(What is expected)
Below are the records. Gather each line that holds "силы".

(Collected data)
:::

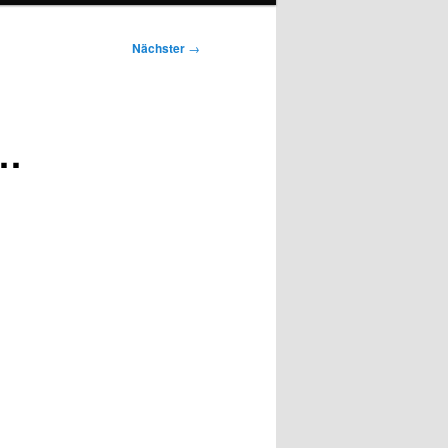
Nächster
→
 …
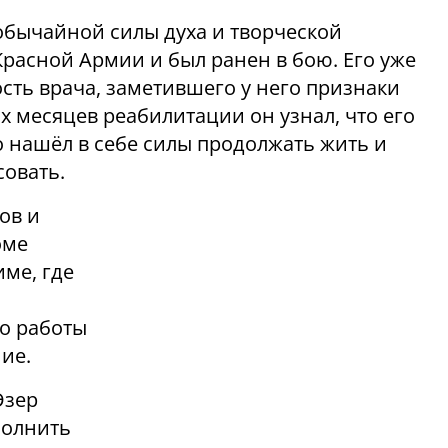
еобычайной силы духа и творческой
Красной Армии и был ранен в бою. Его уже
ость врача, заметившего у него признаки
их месяцев реабилитации он узнал, что его
о нашёл в себе силы продолжать жить и
совать.
ов и
оме
ме, где
го работы
ие.
Эзер
полнить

:::

(Exercise result)
еобычайной силы духа и творческой
о нашёл в себе силы продолжать жить и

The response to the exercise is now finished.